One enduring constant that my mother and grandmother modeled to us through this economic crisis and so much more that was to come our way in life was their Christian faith. Every Sunday morning during my grade school years Mom and Nona loaded me and Edwin in to my Mom’s old blue 1962 Plymouth Valiant. In those pre seat belt law days, Edwin and I would then scrunch ourselves against the car floor to listen to the gravelly asphalt of the road whiz by below us as the Valiant whooshed its way toward a first generation immigrant Latino church in far away Los Angeles that was ministered to by a man named Pastor Brady.
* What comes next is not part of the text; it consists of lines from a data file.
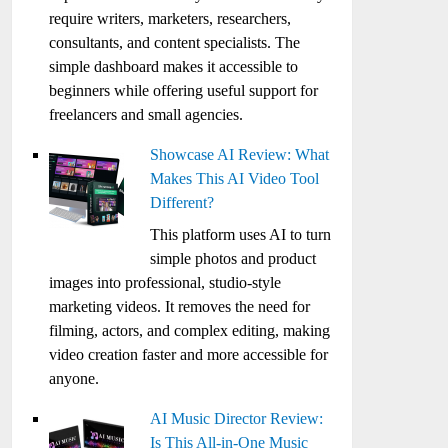
require writers, marketers, researchers,
consultants, and content specialists. The
simple dashboard makes it accessible to
beginners while offering useful support for
freelancers and small agencies.
Showcase AI Review: What
Makes This AI Video Tool
Different?
This platform uses AI to turn
simple photos and product
images into professional, studio-style
marketing videos. It removes the need for
filming, actors, and complex editing, making
video creation faster and more accessible for
anyone.
AI Music Director Review:
Is This All-in-One Music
Pastor Brady’s church was huge. The pews me and Edwin sat on lifted us so far up off the floor that that our feet dangled in the air, not touching the carpet underneath. At every service Pastor Brady would call for an offering, saying to the congregation that the offering (ofrenda in Spanish) was “for God” and that God would “count” every penny of every dollar given to Him. I saw that my mom and Nona gave money at every service they attended and that their brows would furl in deep concentration as they prayed for a blessing on the day’s ofrenda. Deeply impressed by Pastor Brady’s pronouncements, I also closely observed how and when the offerings were passed by the church ushers around the pews inside woven baskets with long handles. I noted that after the ushers took the offering baskets to the church foyer behind the sanctuary, they then entered a door opening to a steep flight of stairs leading skywards. I always wanted to follow the ushers up those stairs because I just knew that on the second floor they met up with an angel who would literally count and collect the weekly offering. I was positive the ushers met with an angel because I was quite sure God Himself was too busy to go to every church on the planet to collect offerings in person. Several times I considered telling Mom my theory about how the “ofrendas” made their way to Heaven but I held back, thinking she probably already knew this herself.
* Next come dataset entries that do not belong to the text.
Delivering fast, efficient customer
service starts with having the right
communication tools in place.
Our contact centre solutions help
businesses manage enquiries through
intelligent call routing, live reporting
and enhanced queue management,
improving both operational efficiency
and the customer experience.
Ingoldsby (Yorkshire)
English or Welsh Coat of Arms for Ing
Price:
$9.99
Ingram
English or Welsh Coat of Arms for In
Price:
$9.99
For my mom and Nona faith was not just lived out on Sundays. Every night at home they gathered me and Edwin to the master bedroom, turned off the lights, and with all of us kneeling along the edges of the large bed, they led us in taking turns earnestly praying to God in Spanish, thanking Him for the blessings in our lives and asking for His grace in having my Mom find a new job, curing my grandparents of their arthritis, helping me with math, and meeting any other pressing need that we could think of. Both Mom and Nona prayed with conviction and humility, modeling to me and Edwin a defiantly vibrant faith, the light of which illuminated their lives and guided them through the tempest of joblessness that my Mom had to navigate for the time being and which was destined to see us all through more painful crucibles in the then unknowable future. The light from their maternal faith burns through the mists of the interceding years to remind me what my mother and her mother held closest to their hearts in teaching us how to struggle, how to endure, and how to prevail.